3 Steps to Preparing Your Novel Manuscript for a Book Editor

3 Steps to Preparing Your Novel Manuscript for a Book Editor

3 Steps to Preparing Your Novel Manuscript for a Book Editor
Photo by Stephen Nakatani / via Flickr

3 Steps to Preparing Your Novel Manuscript for a Book Editor

Got a novel manuscript ready for publication? You've been working hard to complete the first draft of your novel and now you want to send it off to a copy editor for a line edit and an editorial critique. But before you do that, there are a few things you'll want to do first.

1. Create a polished draft.

Before sending your novel manuscript for professional editing, you'll want to make sure you have a polished draft. This means you've gone through rounds of self-editing to catch things like typos and grammatical errors, plot holes and issues, and characterization issues. After creating your polished draft, you'll know you've given it your best shot and are now ready to move to the next step.

2. Get feedback from beta readers.

Part of producing a professional manuscript involves getting it into the hands of beta readers who can provide feedback on any number of areas. These readers could be family members or friends or people you've met in writing groups.

Doing this before sending your manuscript to a copy editor will help you identify issues that a reader will likely catch. You can provide your beta readers with a list of specific questions to consider as they read your novel or you can ask your readers to provide general impressions of your story. This step is about getting your novel into readers' hands and getting feedback before you start selling it on Amazon.

3. Do a final review.

After you've taken the feedback from your beta readers into consideration and made changes where needed, now is the time to do one final review before sending it to your copy editor.
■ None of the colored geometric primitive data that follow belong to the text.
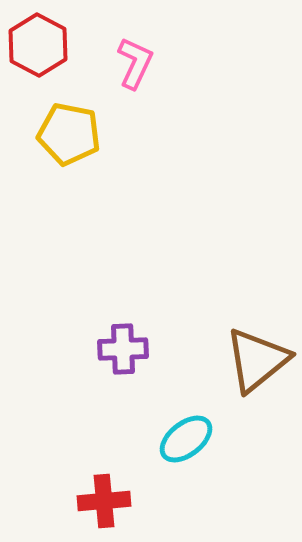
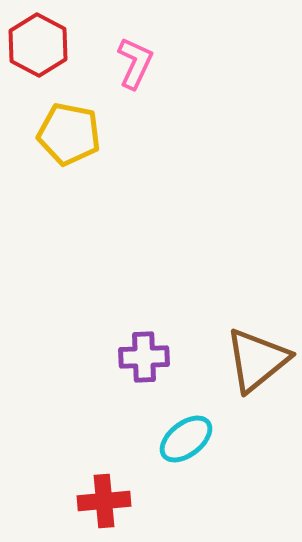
purple cross: moved 21 px right, 8 px down
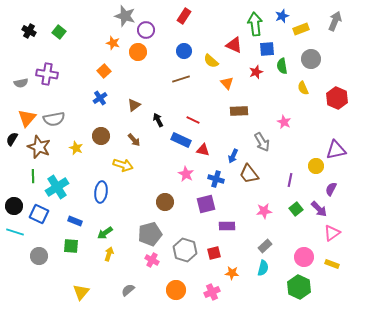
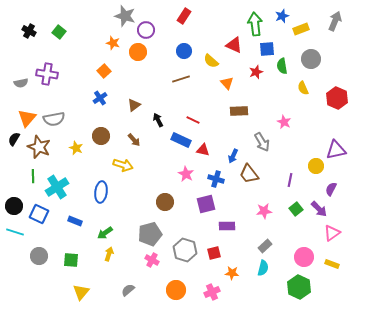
black semicircle at (12, 139): moved 2 px right
green square at (71, 246): moved 14 px down
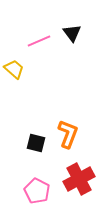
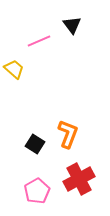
black triangle: moved 8 px up
black square: moved 1 px left, 1 px down; rotated 18 degrees clockwise
pink pentagon: rotated 15 degrees clockwise
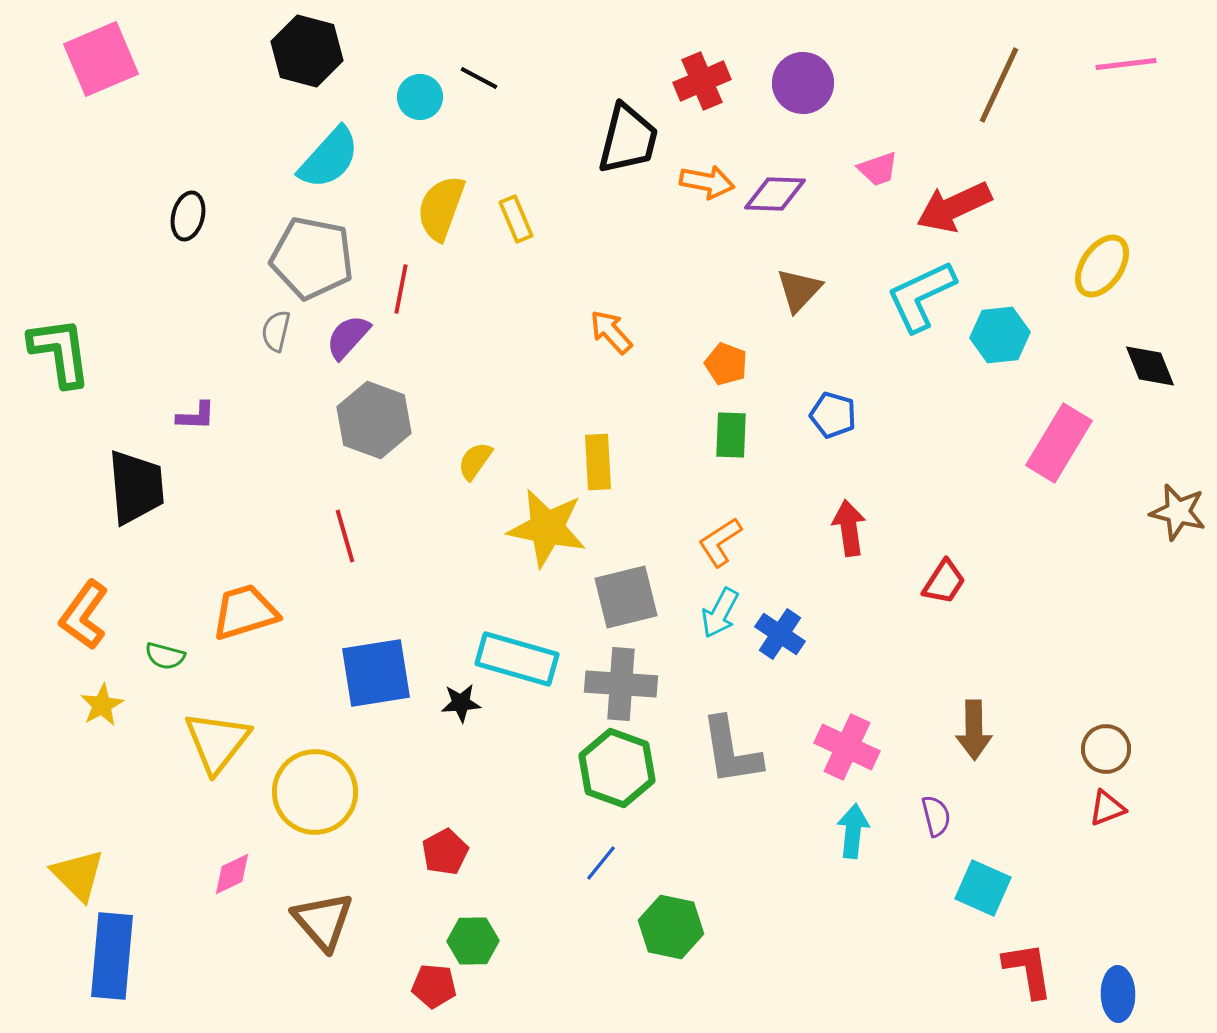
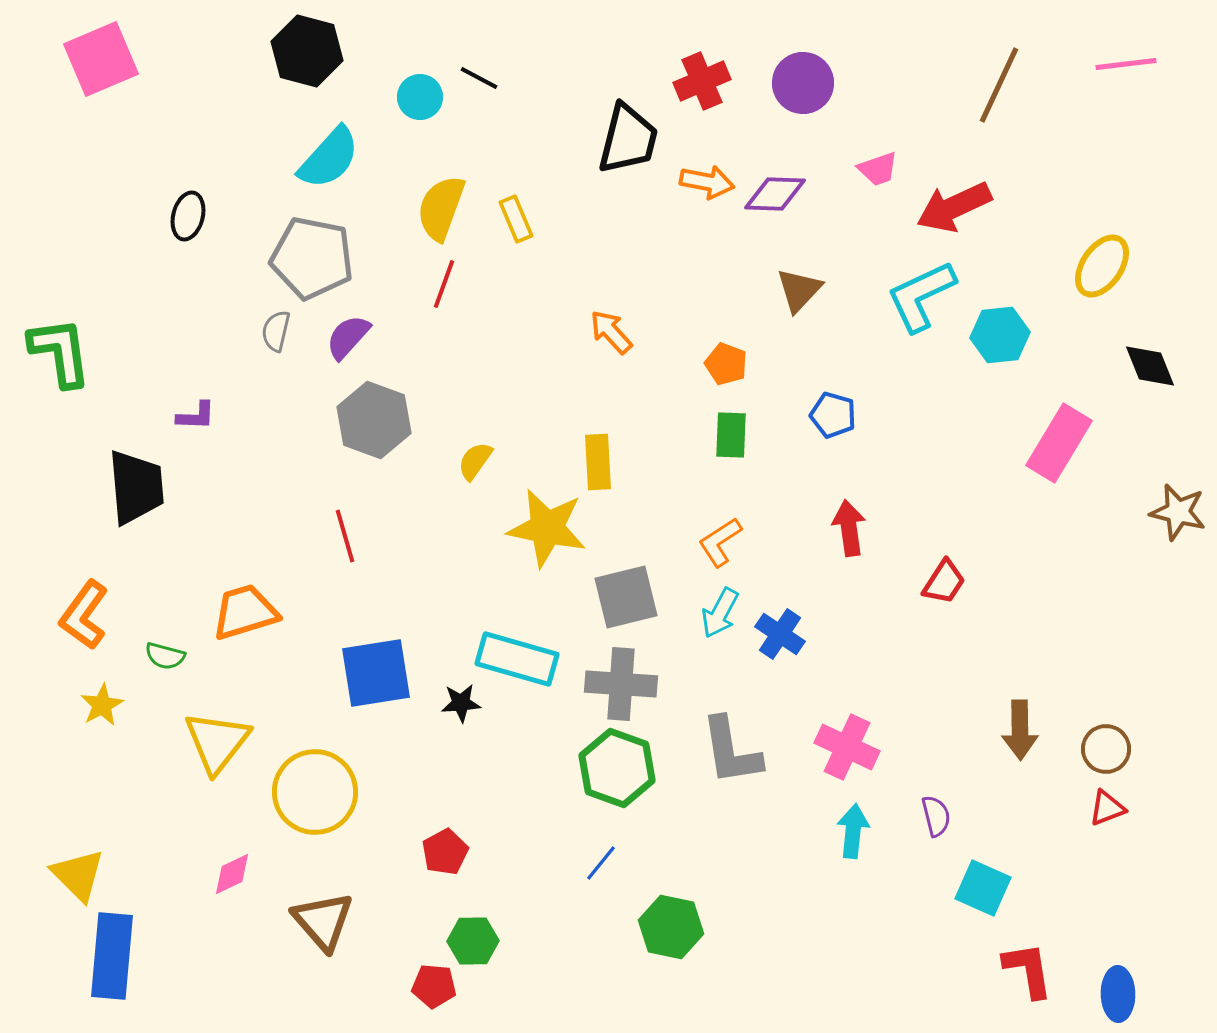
red line at (401, 289): moved 43 px right, 5 px up; rotated 9 degrees clockwise
brown arrow at (974, 730): moved 46 px right
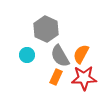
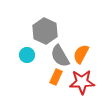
gray hexagon: moved 1 px left, 2 px down
red star: moved 2 px left, 4 px down
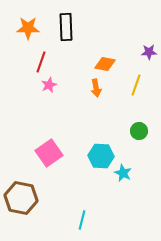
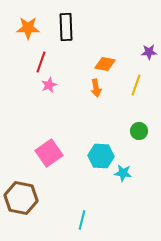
cyan star: rotated 18 degrees counterclockwise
When doing your final review, here are some last-minute things to check:

  • Chapter numbers
  • Problem areas you left for later
  • Did you make any changes based on feedback from beta readers?
  • Did you eliminate areas of "info dumping"?
  • Are the character actions and setting realistic?
  • Have you heightened the stakes for your characters?
  • Do you believe in your story world?
  • Have you given it your best shot?

The role of the copy editor is to help you strengthen a polished manuscript by pointing out the problem areas and offering feedback on how to fix them. And you'll get the best results if you go through these steps and give it your best shot. The more polished your manuscript, the deeper the edit can get.